I find that I do not mind it very much, though. This is how it has always been between us. Bickering about useless things. Maybe that is a love language too. I do not know anymore.

I would hope it is.


It is six-thirty when the arguments start.

“You can’t hold a place in the line for THREE other people! That’s not fair!”

“Sure it is! You’re just mad because you got here too late!”

“Hey! I was standing there first, you can’t just take my place!”

“’Course I can! You left the line!”

“I went to the bathroom!”

“That’s not my problem!”

It is funny, really, to watch, and I am thankful that the mask hides my blatant insolence. My mother makes jokes too. Plays off the stereotypes of the cantankerous mother-in-law, the world-weary grand-uncle and haughtily austere older son, predicting all their insults word-for-ugly-word.

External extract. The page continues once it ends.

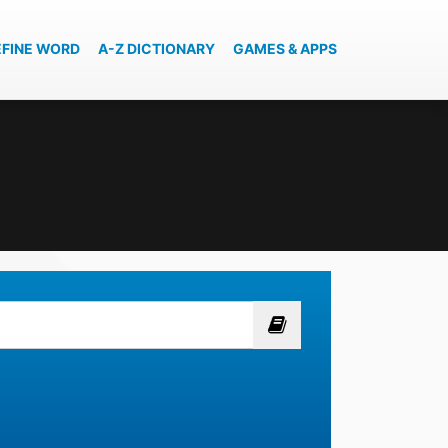
EFINE WORD
A-Z DICTIONARY
GAMES & APPS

‘God, this is what I get for coming to a government centre; this isn’t a line, it’s a fish-market!’

‘Who died and made her queen of the line? What does she think we are; her father’s servants?’

‘Jeez, could you back up a bit? Waiting in the crawlspace between my ass cheeks won’t guarantee you a vaccine appointment!’

It is the most animated I have seen her since we came down here, and I wonder if we’d stepped into an alternate sitcom universe while I hadn’t been looking. We actually begin to enjoy ourselves and try making small talk with the people who stand next to us. It is then that we find that they are not similarly amused.

“It is so hard to get a vaccine appointment. The centres are always full.”

“Yes, only one hundred people will get a shot here today. That is not enough.”

“At least it is free.”

“That is true. We should be grateful to the government. What if they had decided to charge?”

“Apparently they are charging in the private hospitals.”

“All the rich ones will go there. Sit in a waiting room with a magazine. Get it done peacefully. Not like this.”

“This is how it is for us. This is normal.”

I look around me. I see maids, plumbers, watchmen, chauffeurs, shopkeepers, electricians, delivery people, senior citizens on government pension. I do not see people like me.

I feel nauseous and clutch my mother’s hand tighter. We are humbled, and it is not funny anymore.


Fifty-two people get turned away that day. My mother is not one of them.

I watch them plead with the government officers; I watch the officers helplessly inform them that there are simply no more vaccines to give, and that they must try again tomorrow.

The stray dog jumps up on them as they talk, paws scrabbling insistently at their pant legs. I want to tell you that he does it for righteous reasons; that he has the courage to do what I cannot; that he has the courage to protest this indifference.

But the truth is, I simply cannot.

It is mid-morning now, and he is hungry, plain and simple.

But the things I feel are not plain and simple.

Fraying rage. Muted grief. Bone-deep helplessness.

Not feelings I’d expected to feel in a vaccine line.